- _Requirement_: Copy each of the records exactly; leave nothing out.

[[ Provided data, beginning ]]

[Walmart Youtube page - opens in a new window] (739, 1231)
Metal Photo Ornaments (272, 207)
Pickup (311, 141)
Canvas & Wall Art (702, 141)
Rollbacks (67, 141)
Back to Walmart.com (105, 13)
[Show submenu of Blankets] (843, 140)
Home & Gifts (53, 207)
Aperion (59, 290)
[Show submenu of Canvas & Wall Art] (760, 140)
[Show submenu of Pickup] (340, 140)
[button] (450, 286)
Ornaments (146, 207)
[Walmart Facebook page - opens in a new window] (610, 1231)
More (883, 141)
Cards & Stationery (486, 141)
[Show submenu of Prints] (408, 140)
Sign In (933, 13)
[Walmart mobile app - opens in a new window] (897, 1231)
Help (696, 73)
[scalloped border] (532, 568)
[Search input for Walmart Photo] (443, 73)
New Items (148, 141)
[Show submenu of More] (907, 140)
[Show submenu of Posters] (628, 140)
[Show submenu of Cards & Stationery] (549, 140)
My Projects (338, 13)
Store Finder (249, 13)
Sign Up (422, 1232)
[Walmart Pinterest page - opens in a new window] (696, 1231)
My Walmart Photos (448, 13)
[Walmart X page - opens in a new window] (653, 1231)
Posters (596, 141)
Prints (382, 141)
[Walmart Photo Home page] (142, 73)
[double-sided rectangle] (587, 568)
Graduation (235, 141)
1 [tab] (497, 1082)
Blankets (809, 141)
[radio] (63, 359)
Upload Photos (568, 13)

[[ Provided data, end ]]

- _Answer space_:
[Walmart Youtube page - opens in a new window] (739, 1231)
Metal Photo Ornaments (272, 207)
Pickup (311, 141)
Canvas & Wall Art (702, 141)
Rollbacks (67, 141)
Back to Walmart.com (105, 13)
[Show submenu of Blankets] (843, 140)
Home & Gifts (53, 207)
Aperion (59, 290)
[Show submenu of Canvas & Wall Art] (760, 140)
[Show submenu of Pickup] (340, 140)
[button] (450, 286)
Ornaments (146, 207)
[Walmart Facebook page - opens in a new window] (610, 1231)
More (883, 141)
Cards & Stationery (486, 141)
[Show submenu of Prints] (408, 140)
Sign In (933, 13)
[Walmart mobile app - opens in a new window] (897, 1231)
Help (696, 73)
[scalloped border] (532, 568)
[Search input for Walmart Photo] (443, 73)
New Items (148, 141)
[Show submenu of More] (907, 140)
[Show submenu of Posters] (628, 140)
[Show submenu of Cards & Stationery] (549, 140)
My Projects (338, 13)
Store Finder (249, 13)
Sign Up (422, 1232)
[Walmart Pinterest page - opens in a new window] (696, 1231)
My Walmart Photos (448, 13)
[Walmart X page - opens in a new window] (653, 1231)
Posters (596, 141)
Prints (382, 141)
[Walmart Photo Home page] (142, 73)
[double-sided rectangle] (587, 568)
Graduation (235, 141)
1 [tab] (497, 1082)
Blankets (809, 141)
[radio] (63, 359)
Upload Photos (568, 13)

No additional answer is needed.